ProPublica and John Oliver on monopolies


One of the features of capitalism is the growth of monopolies. As a result of their emergence either because of mergers or by the purchase of smaller companies, we end up having less competition and that results in higher prices and less innovation, leading to inferior products and services. The government’s anti-trust division is supposed to prevent monopolies but that long ago became a toothless tiger.

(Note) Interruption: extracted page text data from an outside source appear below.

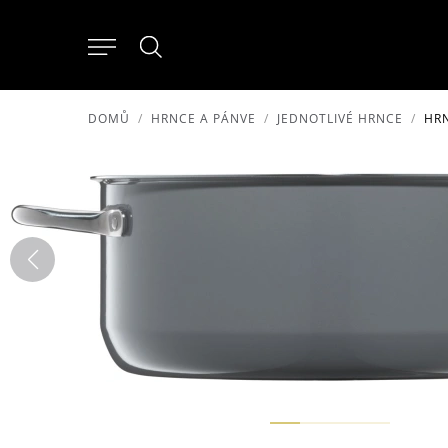
DOMŮ
HRNCE A PÁNVE
JEDNOTLIVÉ HRNCE
HRN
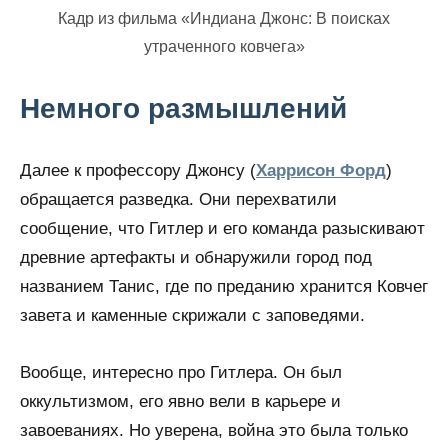
Кадр из фильма «Индиана Джонс: В поисках
утраченного ковчега»
Немного размышлений
Далее к профессору Джонсу (
Харрисон Форд
)
обращается разведка. Они перехватили
сообщение, что Гитлер и его команда разыскивают
древние артефакты и обнаружили город под
названием Танис, где по преданию хранится Ковчег
завета и каменные скрижали с заповедями.
Вообще, интересно про Гитлера. Он был
оккультизмом, его явно вели в карьере и
завоеваниях. Но уверена, война это была только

Last year, Justin Elliott of ProPublica wrote about what happened to the airline industry as a result of all the mergers. He writes about how the Obama administration, after initially vowing to oppose the merger of American Airlines and US Airways, suddenly did an about-face and let it go through, so that now travel in the US is overwhelmingly dominated by just four airlines.

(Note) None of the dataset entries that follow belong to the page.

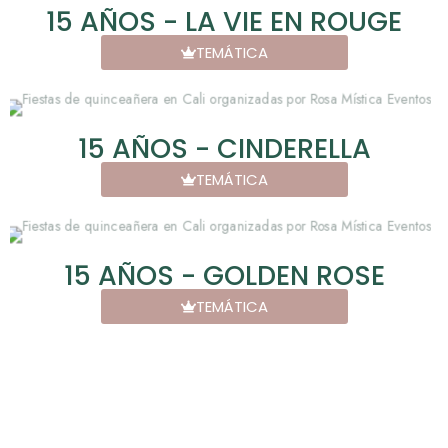
15 AÑOS - LA VIE EN ROUGE
TEMÁTICA
15 AÑOS - CINDERELLA
TEMÁTICA
15 AÑOS - GOLDEN ROSE
TEMÁTICA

It announced a settlement that allowed American and US Airways to form the world’s largest airline in exchange for modest concessions that fell far short of addressing the concerns outlined in the lawsuit.

The Justice Department’s abrupt reversal came after the airlines tapped former Obama administration officials and other well-connected Democrats to launch an intense lobbying campaign, the full extent of which has never been reported.

They used their pull in the administration, including at the White House, and with a high-level friend at the Justice Department, going over the heads of staff prosecutors. And just days after the suit was announced, the airlines turned to Chicago Mayor Rahm Emanuel, Obama’s first White House chief of staff, to help push back against the Justice Department.

As a candidate in 2007, President Obama pledged to “reinvigorate antitrust enforcement,” calling that the “American way to make capitalism work for consumers.” Hillary Clinton has recently made similar promises.

But the reversal in the American-US Airways case was part of what antitrust observers see as a string of disappointing decisions by the Obama administration.

John Oliver picked up on that story and on the deleterious effects of that and other mergers.

Comments

  1. invivoMark says

    The third biggest lie is that the efficiency of a competitive capitalist economy benefits all players and is a desirable end in itself.

  2. Sunday Afternoon says

    This one has me in two minds.

    Yes, the natural progression of capitalism is towards monopolies. That much is clear.

    But, I work in part of the tech industry that has undergone substantial consolidation. Our advanced work is closing in on the limits of what we understand is physically possible with the current materials and methods and there is investment by the industry in alternatives. However, there is clearly a critical mass of resources and know-how required in the R&D space of the remaining companies to even be able to support this effort as it is expensive, time-consuming and involves developing and applying new physics. And in a couple of years we may decide that the new tech won’t work for products.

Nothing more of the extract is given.